For fresh produce, the local standout is the Berkeley Bowl, a longstanding independent supermarket that in 1999 expanded to a 40,000 square-foot mega market on Oregon Street. Now with a second location, the stores provide Whole Foods with some healthy competition. Grab a seared ahi tuna salad or a slab of beef lasagna from the café or stick with the fresh peaches, cherries and plums trucked directly from local farms. Berkeley Bowl 2020 Oregon Street; 920 Heinz Avenue As your energy dips, you have an important choice to make: do you want to go up or come down?

Up: For sugar, caffeine and tapioca boba, Sharetea is your destination. This Taiwanese bubble tea house serves a stellar Okinawa milk tea with roasted brown sugar, freshly cooked taro milk tea, and fresh peach green tea. Choose your preferred sugar and ice levels, and always add grass jelly.

Down: To calm yourself, however, there’s MeloMelo Kava Bar. Yes, k-a-v-a, not Spanish bubbly. The café serves traditional medicinal drinks from Vanuatu (off the west coast of Fiji) in the bottom of hollowed out coconuts. The menu is short: single and double shots (it’s probably best to shoot rather than sip the bitter purist version) of ground kava root (Piper methysticum), which is related black pepper. More palatable are the versions blended with coconut water; ginger; or coconut milk, orange and cinnamon. The café also sells kava truffles, tinctures, growlers and dry kava for pressing at home. And there’s a three-for-$15 special during the noon to 6pm happy hour.
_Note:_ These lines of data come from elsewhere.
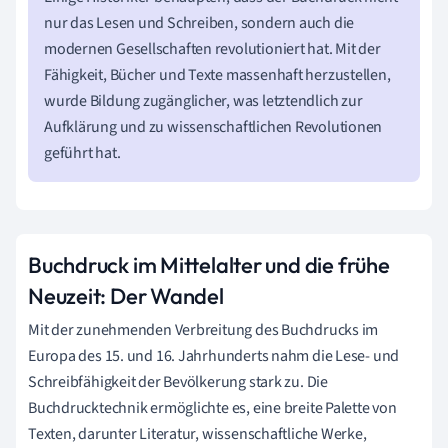
nur das Lesen und Schreiben, sondern auch die
modernen Gesellschaften revolutioniert hat. Mit der
Fähigkeit, Bücher und Texte massenhaft herzustellen,
wurde Bildung zugänglicher, was letztendlich zur
Aufklärung und zu wissenschaftlichen Revolutionen
geführt hat.
Buchdruck im Mittelalter und die frühe
Neuzeit: Der Wandel
Mit der zunehmenden Verbreitung des Buchdrucks im
Europa des 15. und 16. Jahrhunderts nahm die Lese- und
Schreibfähigkeit der Bevölkerung stark zu. Die
Buchdrucktechnik ermöglichte es, eine breite Palette von
Texten, darunter Literatur, wissenschaftliche Werke,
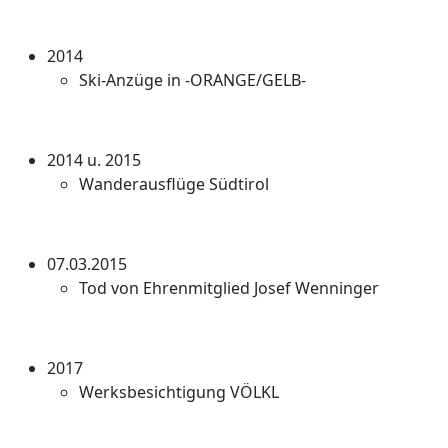
2014
Ski-Anzüge in -ORANGE/GELB-
2014 u. 2015
Wanderausflüge Südtirol
07.03.2015
Tod von Ehrenmitglied Josef Wenninger
2017
Werksbesichtigung VÖLKL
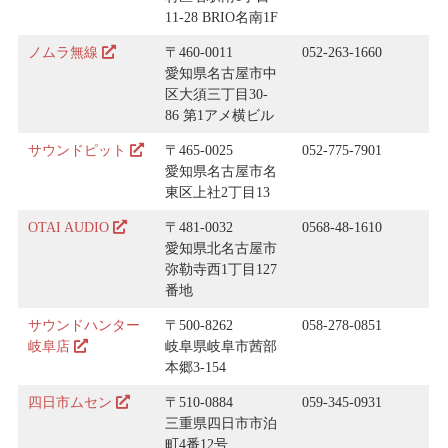
11-28 BRIO名南1F
ノムラ無線
〒460-0011
052-263-1660
愛知県名古屋市中
区大須三丁目30-
86 第1アメ横ビル
サウンドピット
〒465-0025
052-775-7901
愛知県名古屋市名
東区上社2丁目13
OTAI AUDIO
〒481-0032
0568-48-1610
愛知県北名古屋市
弥勒寺西1丁目127
番地
サウンドハンター
〒500-8262
058-278-0851
岐阜店
岐阜県岐阜市茜部
本郷3-154
四日市ムセン
〒510-0884
059-345-0931
三重県四日市市泊
町4番12号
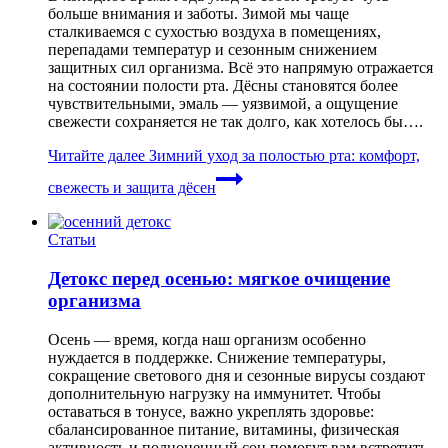
больше внимания и заботы. Зимой мы чаще
сталкиваемся с сухостью воздуха в помещениях,
перепадами температур и сезонным снижением
защитных сил организма. Всё это напрямую отражается
на состоянии полости рта. Дёсны становятся более
чувствительными, эмаль — уязвимой, а ощущение
свежести сохраняется не так долго, как хотелось бы….
Читайте далее
Зимний уход за полостью рта: комфорт,
свежесть и защита дёсен
Статьи
Детокс перед осенью: мягкое очищение
организма
Осень — время, когда наш организм особенно
нуждается в поддержке. Снижение температуры,
сокращение светового дня и сезонные вирусы создают
дополнительную нагрузку на иммунитет. Чтобы
оставаться в тонусе, важно укреплять здоровье:
сбалансированное питание, витамины, физическая
активность и полноценный сон помогут вам встретить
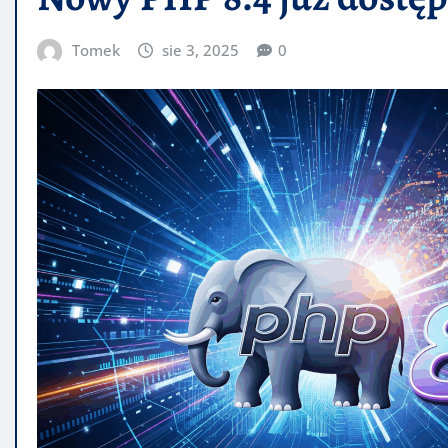
Tomek
sie 3, 2025
0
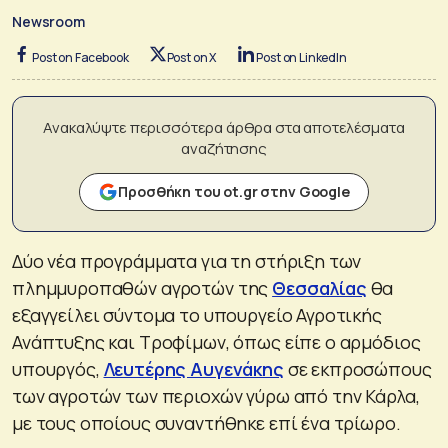
Newsroom
Post on Facebook
Post on X
Post on LinkedIn
Ανακαλύψτε περισσότερα άρθρα στα αποτελέσματα
αναζήτησης
Προσθήκη του ot.gr στην Google
Δύο νέα προγράμματα για τη στήριξη των
πλημμυροπαθών αγροτών της
Θεσσαλίας
θα
εξαγγείλει σύντομα το υπουργείο Αγροτικής
Ανάπτυξης και Τροφίμων, όπως είπε ο αρμόδιος
υπουργός,
Λευτέρης Αυγενάκης
σε εκπροσώπους
των αγροτών των περιοχών γύρω από την Κάρλα,
με τους οποίους συναντήθηκε επί ένα τρίωρο.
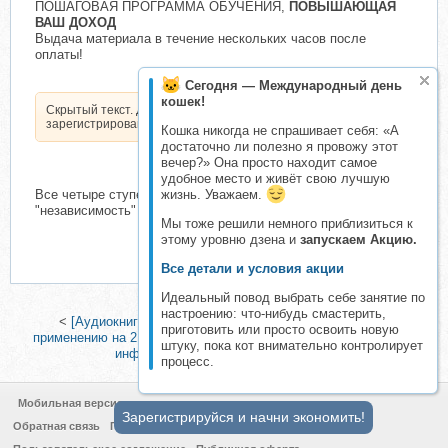
ПОШАГОВАЯ ПРОГРАММА ОБУЧЕНИЯ,
ПОВЫШАЮЩАЯ
ВАШ ДОХОД
Выдача материала в течение нескольких часов после
оплаты!
Сегодня — Международный день
кошек!
Скрытый текст. Доступен только
зарегистрированным пользователям.
Кошка никогда не спрашивает себя: «А
достаточно ли полезно я провожу этот
вечер?» Она просто находит самое
удобное место и живёт свою лучшую
жизнь. Уважаем.
Все четыре ступени: "безопасность", "стабильность",
"независимость" и "свобода"!
Мы тоже решили немного приблизиться к
этому уровню дзена и
запускаем Акцию.
Все детали и условия акции
Идеальный повод выбрать себе занятие по
настроению: что-нибудь смастерить,
<
[Аудиокнига] Продающий Инстаграм. Инструкция по
приготовить или просто освоить новую
применению на 21 день (Арпине)
|
Чеклист для запуска своего
штуку, пока кот внимательно контролирует
инфопродукта (Андрей Цыганков)
>
процесс.
Мобильная версия
Зарегистрируйся и начни экономить!
Обратная связь
Политика конфиденциальности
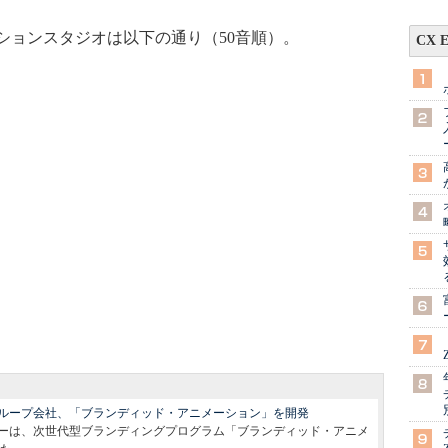
ョンスタジオは以下の通り（50音順）。
CX 
ループ会社、「ブランディッド・アニメーション」を開発
ーは、次世代型ブランディングプログラム「ブランディッド・アニメ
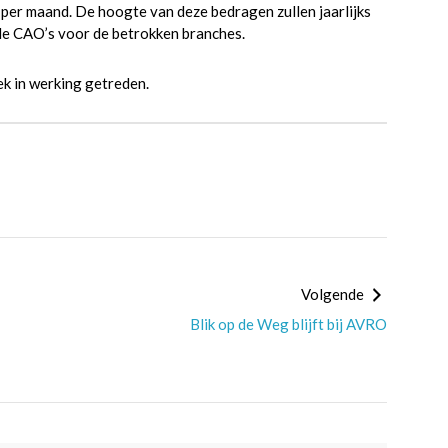
 per maand. De hoogte van deze bedragen zullen jaarlijks
 de CAO’s voor de betrokken branches.
ek in werking getreden.
Volgende
Blik op de Weg blijft bij AVRO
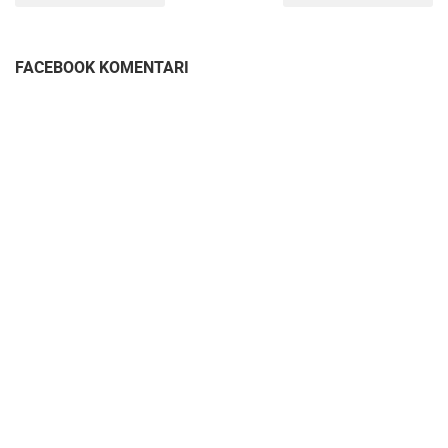
FACEBOOK KOMENTARI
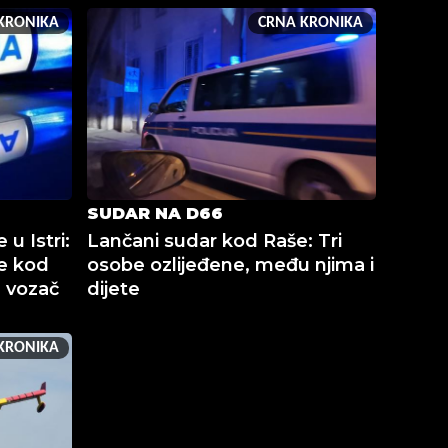
KRONIKA
CRNA KRONIKA
SUDAR NA D66
 u Istri:
Lančani sudar kod Raše: Tri
e kod
osobe ozlijeđene, među njima i
n vozač
dijete
KRONIKA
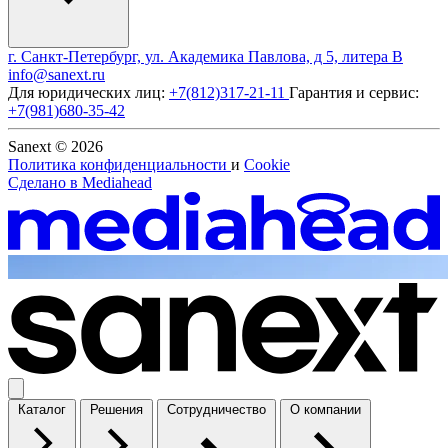
г. Санкт-Петербург, ул. Академика Павлова, д 5, литера В
info@sanext.ru
Для юридических лиц:
+7(812)317-21-11
Гарантия и сервис:
+7(981)680-35-42
Sanext © 2026
Политика конфиденциальности
и
Cookie
Сделано в
Mediahead
Каталог
Решения
Сотрудничество
О компании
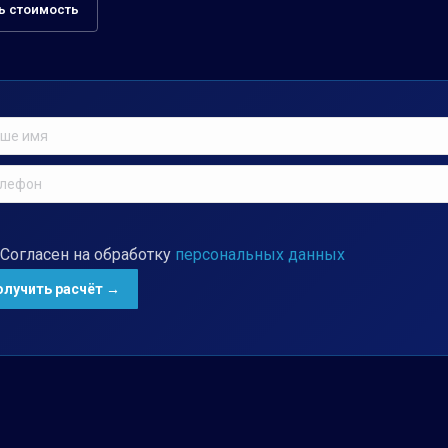
ь стоимость
Согласен на обработку
персональных данных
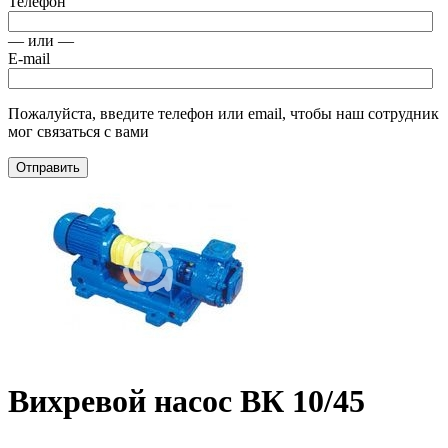
Телефон
— или —
E-mail
Пожалуйста, введите телефон или email, чтобы наш сотрудник
мог связаться с вами
Отправить
Вихревой насос ВК 10/45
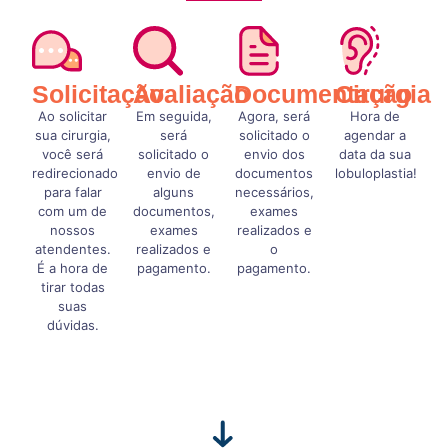
Solicitação
Avaliação
Documentação
Cirurgia
Ao solicitar
Em seguida,
Agora, será
Hora de
sua cirurgia,
será
solicitado o
agendar a
você será
solicitado o
envio dos
data da sua
redirecionado
envio de
documentos
lobuloplastia!
para falar
alguns
necessários,
com um de
documentos,
exames
nossos
exames
realizados e
atendentes.
realizados e
o
É a hora de
pagamento.
pagamento.
tirar todas
suas
dúvidas.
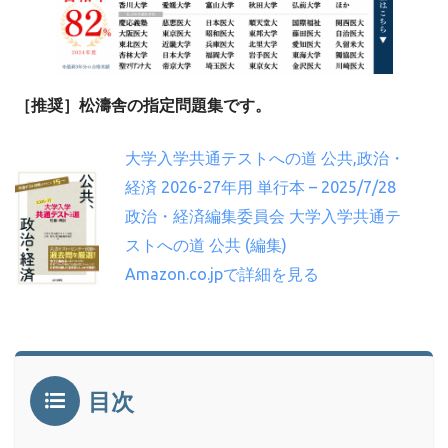
［推奨］松濤舎の指定問題集です。
大学入学共通テストへの道 公共,政治・
経済 2026-27年用 単行本 – 2025/7/28
政治・経済編集委員会 大学入学共通テ
ストへの道 公共 (編集)
Amazon.co.jpで詳細を見る
目次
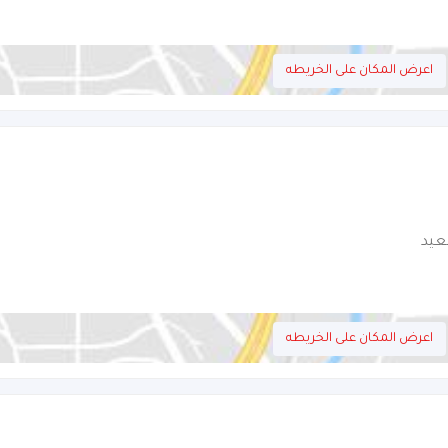
اعرض المكان على الخريطه
عيد
اعرض المكان على الخريطه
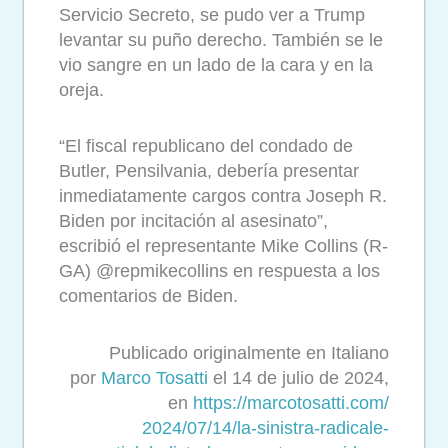
Servicio Secreto, se pudo ver a Trump
levantar su puño derecho. También se le
vio sangre en un lado de la cara y en la
oreja.
“El fiscal republicano del condado de
Butler, Pensilvania, debería presentar
inmediatamente cargos contra Joseph R.
Biden por incitación al asesinato”,
escribió el representante Mike Collins (R-
GA) @repmikecollins en respuesta a los
comentarios de Biden.
Publicado originalmente en Italiano
por
Marco Tosatti
el 14 de julio de 2024,
en
https://marcotosatti.com/
2024/07/14/la-sinistra-
radicale-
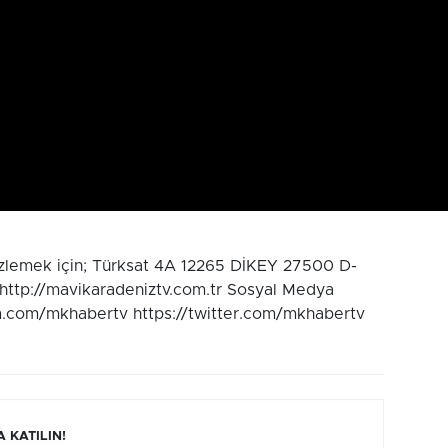
izlemek için; Türksat 4A 12265 DİKEY 27500 D-
 http://mavikaradeniztv.com.tr Sosyal Medya
m.com/mkhabertv https://twitter.com/mkhabertv
 KATILIN!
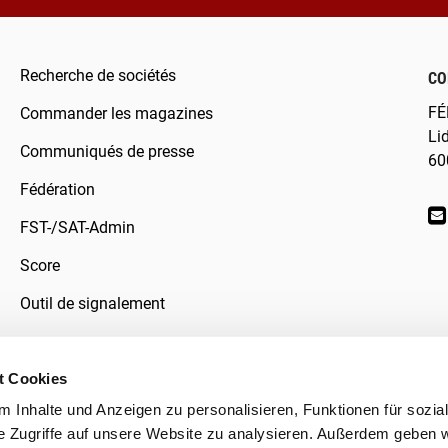
Recherche de sociétés
CO
FÉ
Commander les magazines
Li
Communiqués de presse
60
Fédération
FST-/SAT-Admin
Score
Outil de signalement
t Cookies
 Inhalte und Anzeigen zu personalisieren, Funktionen für sozia
données
e Zugriffe auf unsere Website zu analysieren. Außerdem geben w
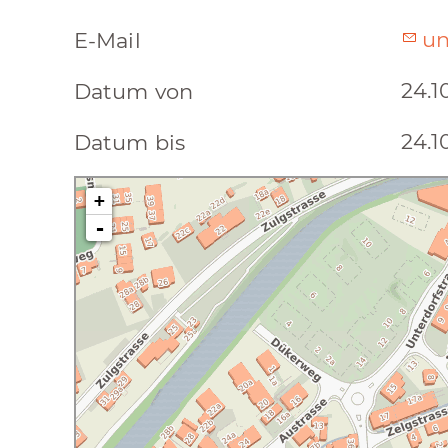
un
E-Mail
24.1
Datum von
24.1
Datum bis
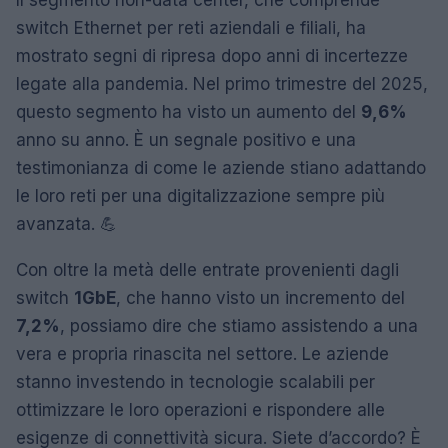
Il segmento non-data center, che comprende
switch Ethernet per reti aziendali e filiali, ha
mostrato segni di ripresa dopo anni di incertezze
legate alla pandemia. Nel primo trimestre del 2025,
questo segmento ha visto un aumento del
9,6%
anno su anno. È un segnale positivo e una
testimonianza di come le aziende stiano adattando
le loro reti per una digitalizzazione sempre più
avanzata. 💪
Con oltre la metà delle entrate provenienti dagli
switch
1GbE
, che hanno visto un incremento del
7,2%
, possiamo dire che stiamo assistendo a una
vera e propria rinascita nel settore. Le aziende
stanno investendo in tecnologie scalabili per
ottimizzare le loro operazioni e rispondere alle
esigenze di connettività sicura. Siete d’accordo? È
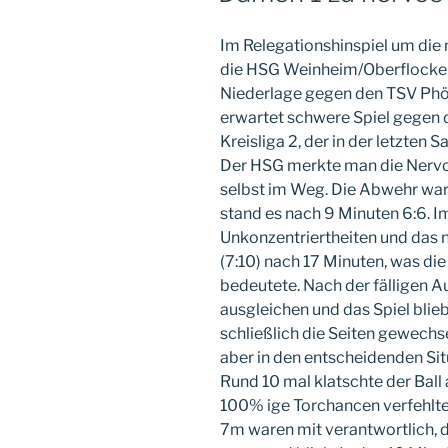
Im Relegationshinspiel um die 
die HSG Weinheim/Oberflocken
Niederlage gegen den TSV Phön
erwartet schwere Spiel gegen 
Kreisliga 2, der in der letzten 
Der HSG merkte man die Nervos
selbst im Weg. Die Abwehr war
stand es nach 9 Minuten 6:6. I
Unkonzentriertheiten und das n
(7:10) nach 17 Minuten, was di
bedeutete. Nach der fälligen A
ausgleichen und das Spiel blieb
schließlich die Seiten gewechse
aber in den entscheidenden Sit
Rund 10 mal klatschte der Ball 
100% ige Torchancen verfehlte
7m waren mit verantwortlich, d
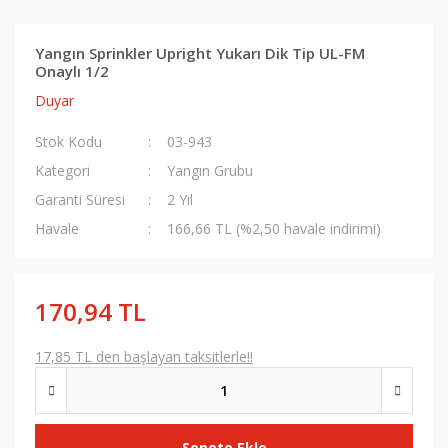
Yangın Sprinkler Upright Yukarı Dik Tip UL-FM
Onaylı 1/2
Duyar
Stok Kodu
03-943
Kategori
Yangın Grubu
Garanti Süresi
2 Yıl
Havale
166,66 TL (%2,50 havale indirimi)
170,94 TL
17,85 TL den başlayan taksitlerle!!
Sepete Ekle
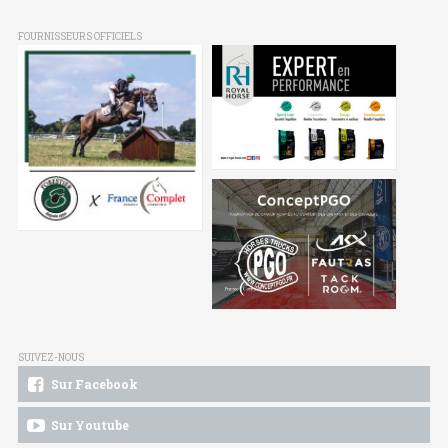
FOURNISSEURS OFFICIELS
SUIVEZ-NOUS
Sur Facebook
Sur Youtube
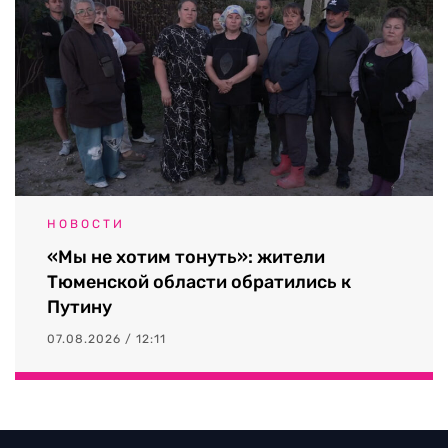
НОВОСТИ
«Мы не хотим тонуть»: жители
Тюменской области обратились к
Путину
07.08.2026 / 12:11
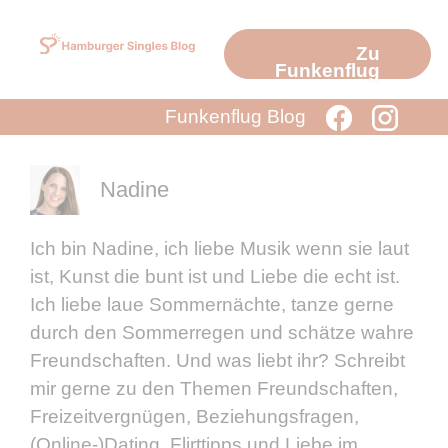
Zum
Inhalt
Zu
springen
Funkenflug
Funkenflug Blog
Nadine
Ich bin Nadine, ich liebe Musik wenn sie laut
ist, Kunst die bunt ist und Liebe die echt ist.
Ich liebe laue Sommernächte, tanze gerne
durch den Sommerregen und schätze wahre
Freundschaften. Und was liebt ihr? Schreibt
mir gerne zu den Themen Freundschaften,
Freizeitvergnügen, Beziehungsfragen,
(Online-)Dating, Flirttipps und Liebe im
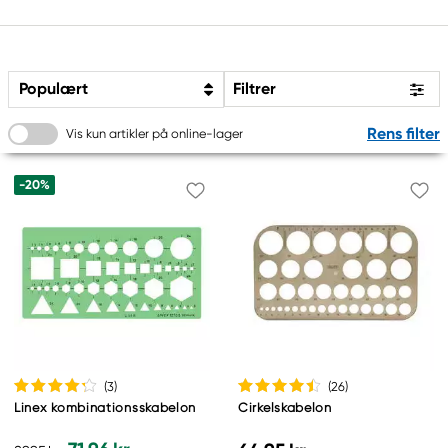
Populært
Filtrer
Rens filter
Vis kun artikler på online-lager
-20%
(3
)
(26
)
Linex kombinationsskabelon
Cirkelskabelon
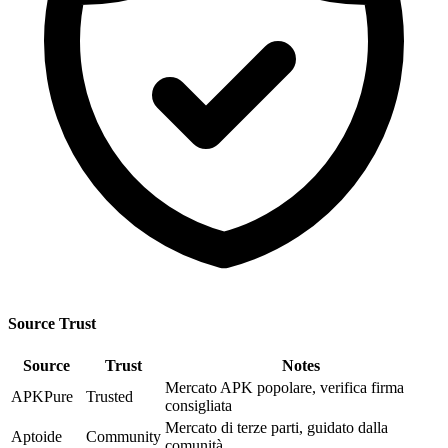
Source Trust
Source
Trust
Notes
Mercato APK popolare, verifica firma
APKPure
Trusted
consigliata
Mercato di terze parti, guidato dalla
Aptoide
Community
comunità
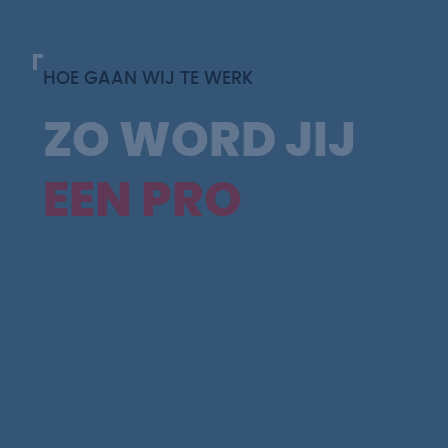
HOE GAAN WIJ TE WERK
ZO WORD JIJ
EEN PRO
With your Chez Panisse dinner reservation approaching, make a last stop at the Cheese Board Collective. This worker-owned collective has been around since 1971. The bakery schedule is online (you’re going to want Tuesday’s Berkeley buns and Friday’s challah), and its cheeses are written on a blackboard in alphabetical order by animal. There are more than 40 sheep’s milk cheeses, about 30 blues, and seemingly more Jacks than in all of Monterey. Try everything from truffled Gouda to cave-aged gruyère to peppercorn-studded Pepato, and grab some quince paste and Marcona almonds to go with for a DIY-cheese plate.

cheese-board-collective-chez-panisse

Your last stop is an easy one. At Chez Panisse, take whatever’s on the menu, from a Green Goddess salad to incredible pasta, delicate meats, and simple, seasonal desserts. Asking for whatever’s fresh is like asking Rene Redzepi for something local. Just know that whatever it is, it’s served with a side of integrity.